En una escena de Eyes wide shut, la adaptación cinematográfica de Kubrick de una novelita de Schnitzler, un señoritingo húngaro flirtea con la esposa del protagonista. En el intento de seducción, el hombre menciona El arte de amar de Ovidio, quien aconseja al pretendiente que, ante las reticencias de la pretendida, insista, suplique. Pésimo consejo. A estas alturas cualquiera sabe que, si no ha sonado el tilín a las primeras de cambio, lo que procede es replegar las tropas.
El libro de Despentes ofrece, claro, mucho más que una semblanza de los capullos. En ese estilo suyo de descarnado naturalismo, ofrece una estampa multiforme de las drogas. Siguiendo la tradición literario-cinematográfica de Trainspotting, las drogas se abordan sin fariseísmo ni mojigatería: su capacidad devastadora en una vida está a la par de la intensidad y el sosiego —valga la paradoja— que pueden aportar. Thomas Mann hacía apología del tabaco en La montaña mágica: «No comprendo que se pueda vivir sin fumar», dice el bueno de Hans Castorp. «Un día sin tabaco sería para mí el colmo del aburrimiento, sería un día absolutamente vacío e insípido». Pero en Despentes, como en su día con Irvine Welsh, vamos con todo: «Desde mi juventud en el caballo, conservo un desprecio enorme por quienes usan drogas legales —alcohol o somníferos—, lo mismo que por quienes gustan de las drogas blandas. Algo parecido a como deben de despreciar los gatos a los perros cuando los ven buscando la caricia humana». Encontramos aquí también, y se sienten los ecos literario-cinematográficos de El club de la lucha, las sesiones de grupo de Narcóticos Anónimos: «Esta cosa es la antítesis de Instagram. Un lugar donde se reúnen hombres y mujeres para hablar de sus debilidades, de sus incapacidades, de sus penas».
Querido capullo es también una obra sobre hacerse mayor; mejor dicho, sobre dejar de ser joven, evento que tiene lugar a eso de los cuarenta y algo, a los cincuenta con suerte. Y si en Philip Roth encontramos la visión masculina de la tragedia, Despentes nos ofrece la femenina. Que, francamente, tampoco es tan diferente. Punzantes las reflexiones sobre ver envejecer a los amigos: «Pocos son los que conservan la misma voz, la misma agilidad de razonamiento. A los viejos amigos con los que sigues estando bien los cuidas como oro en paño. Ahí se perfila una nueva élite. Aquellos a quienes la edad hace más sabios, o más interesantes, o más tiernos. A esos los guardas contigo como si fueran supervivientes de un terrible naufragio».

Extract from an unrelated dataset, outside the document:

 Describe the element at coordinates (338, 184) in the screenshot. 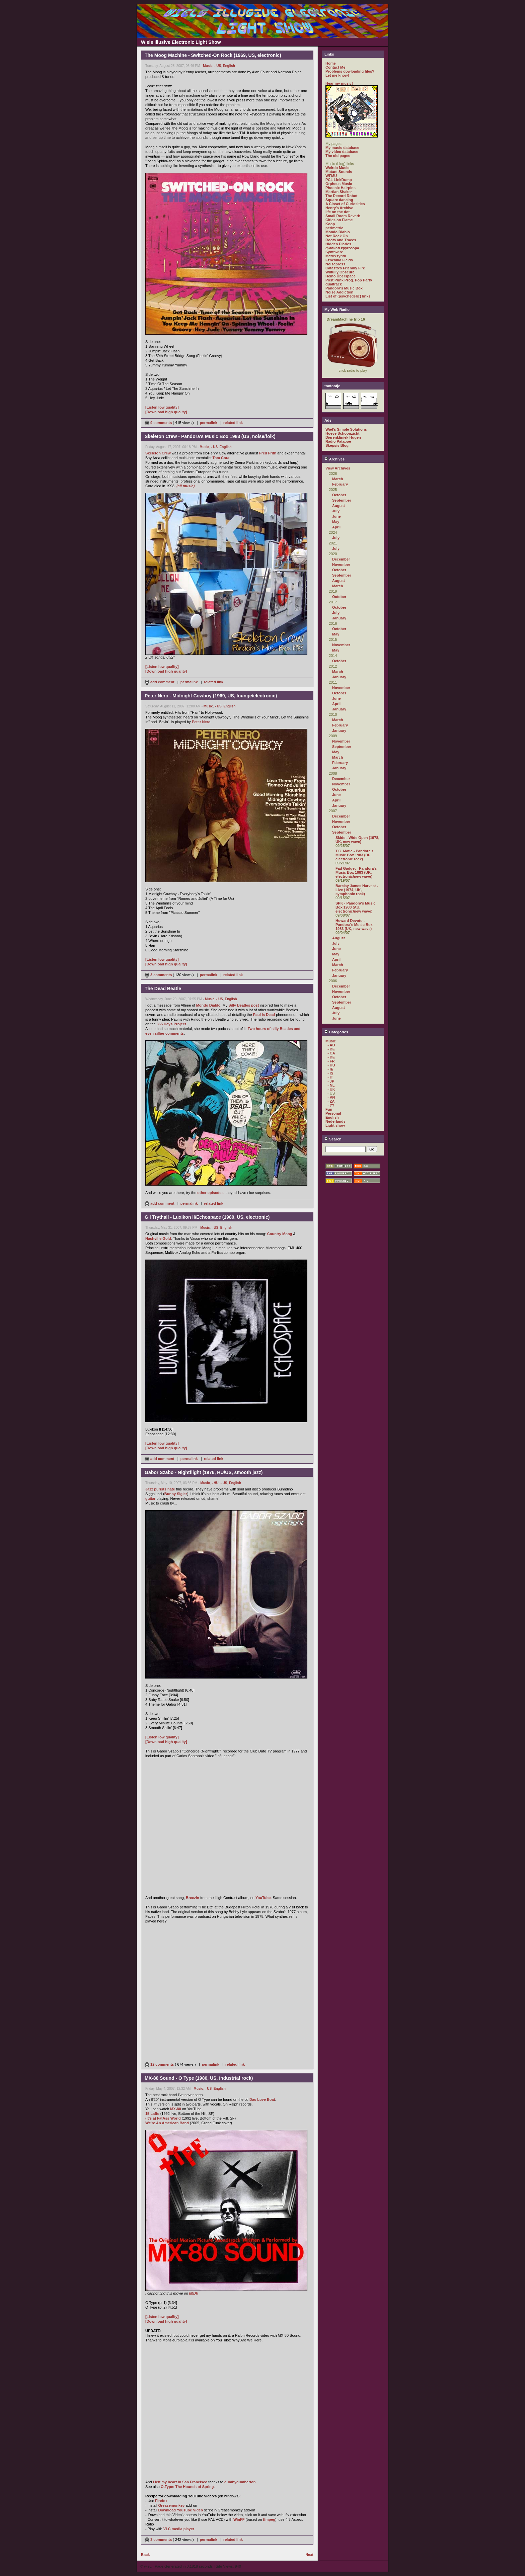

Lo más interesante de la obra, no obstante, viene dado por la estructura, en forma de mensajes privados intercambiados en una red social. La literatura no termina de incorporar con soltura las nuevas tecnologías. Difícil encontrar una buena novela donde aparezcan los teléfonos móviles y las redes sociales y WhatsApp con la importancia que, nos guste o no, tienen en nuestras vidas. Es un enorme mérito de la obra que la trama fluye y que el canal de comunicación no condena el mensaje a la banalidad. Que se trate de soliloquios por medio de una red social permite dotar a pensamientos enjundiosos de agilidad desprovista de grandilocuencia. Aunque, claro, no estamos ante una apología de las redes, más bien al contrario. De hecho, se nos muestra cómo movimientos reivindicativos tipo el MeToo acaban degenerando en algo destructivo (para todos los implicados) e irreconocible una vez que se convierten en hashtag. En el mundo de las redes sociales todos corremos el riesgo casi insalvable de convertirnos en capullos en un sentido nada técnico.